== Your objective ==
Take every line containing "privacidad" from the material and copy it.
##### Record set
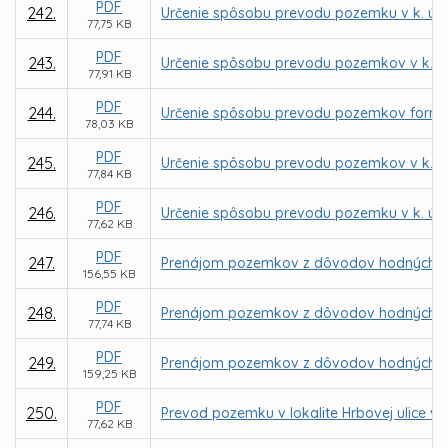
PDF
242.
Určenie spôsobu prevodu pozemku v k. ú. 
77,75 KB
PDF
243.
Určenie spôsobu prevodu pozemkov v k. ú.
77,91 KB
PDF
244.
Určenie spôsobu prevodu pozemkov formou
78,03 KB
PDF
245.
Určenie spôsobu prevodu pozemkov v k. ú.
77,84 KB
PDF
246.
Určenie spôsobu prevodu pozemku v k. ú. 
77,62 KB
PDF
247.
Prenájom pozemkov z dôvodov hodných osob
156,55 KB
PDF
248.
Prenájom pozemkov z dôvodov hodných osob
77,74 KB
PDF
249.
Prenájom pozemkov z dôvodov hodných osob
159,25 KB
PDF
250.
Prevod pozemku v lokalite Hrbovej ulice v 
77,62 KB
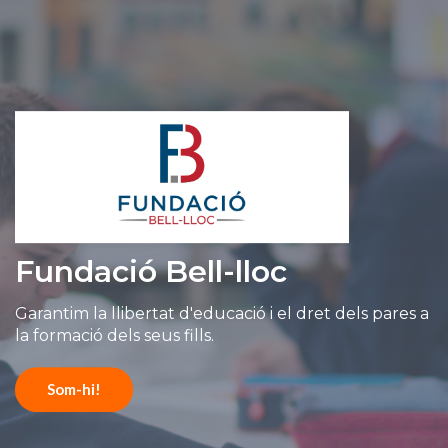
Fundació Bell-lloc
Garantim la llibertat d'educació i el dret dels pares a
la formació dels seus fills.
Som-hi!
##########
##### Record set
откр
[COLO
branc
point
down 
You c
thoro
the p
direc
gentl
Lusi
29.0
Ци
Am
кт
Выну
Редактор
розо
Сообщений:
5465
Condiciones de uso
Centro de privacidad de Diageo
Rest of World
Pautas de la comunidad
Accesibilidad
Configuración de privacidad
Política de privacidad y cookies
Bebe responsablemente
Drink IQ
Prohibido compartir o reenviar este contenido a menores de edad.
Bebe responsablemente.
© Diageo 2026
##########
== Output below ==
Centro de privacidad de Diageo
Configuración de privacidad
Política de privacidad y cookies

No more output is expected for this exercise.